- Opening Delimiter -

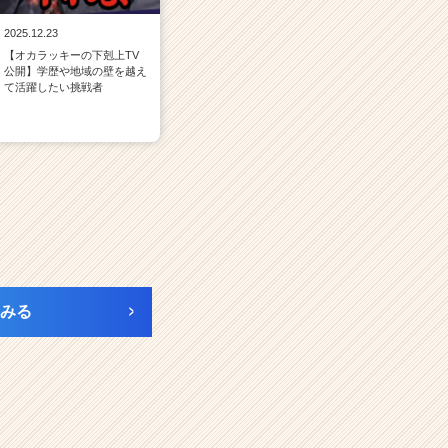
2025.12.23
【オカラッキーの下剋上TV
公開】学歴や地域の壁を越え
て活躍したい挑戦者
みる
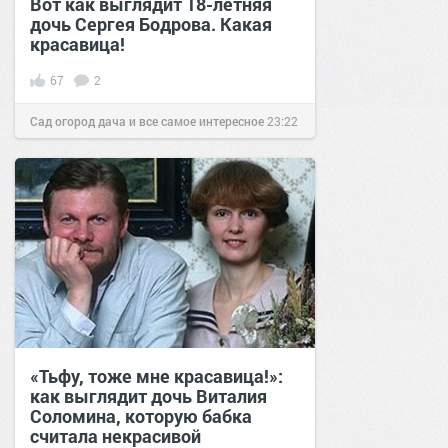
Вот как выглядит 18-летняя
дочь Сергея Бодрова. Какая
красавица!
67
2
Сад огород дача и все самое интересное
23:22
25 авг 2016
«Тьфу, тоже мне красавица!»:
как выглядит дочь Виталия
Соломина, которую бабка
считала некрасивой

- Closing Delimiter -

#### EXERCISE OBJECTIVE
The entries above, without their pictures, should be written out exactly.

#### TASK SOLUTION
2025.12.23
【オカラッキーの下剋上TV
公開】学歴や地域の壁を越え
て活躍したい挑戦者
みる
Вот как выглядит 18-летняя
дочь Сергея Бодрова. Какая
красавица!
67
2
Сад огород дача и все самое интересное
23:22
25 авг 2016
«Тьфу, тоже мне красавица!»:
как выглядит дочь Виталия
Соломина, которую бабка
считала некрасивой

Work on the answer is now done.